*** Opening Given data ***

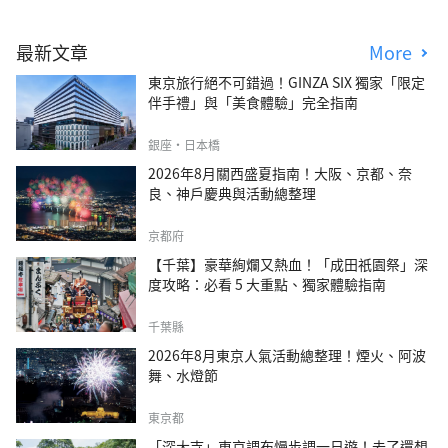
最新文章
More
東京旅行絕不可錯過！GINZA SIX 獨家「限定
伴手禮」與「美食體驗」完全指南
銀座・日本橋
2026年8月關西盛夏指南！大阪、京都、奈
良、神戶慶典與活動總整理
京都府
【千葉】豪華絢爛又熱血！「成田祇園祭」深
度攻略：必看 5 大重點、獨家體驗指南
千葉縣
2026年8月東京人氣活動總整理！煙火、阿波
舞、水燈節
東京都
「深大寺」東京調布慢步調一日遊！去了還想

*** Closing Given data ***
*** Opening Given data ***

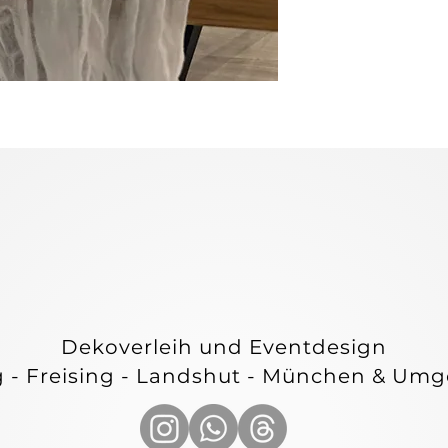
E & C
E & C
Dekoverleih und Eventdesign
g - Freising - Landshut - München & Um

*** Closing Given data ***

Activity:
Can you repeat, word for word, every line above from the one containing "Dekoverleih und Eventdesign" down to the one containing "g - Freising - Landshut - München & Um", including both?

Written response:
Dekoverleih und Eventdesign
g - Freising - Landshut - München & Um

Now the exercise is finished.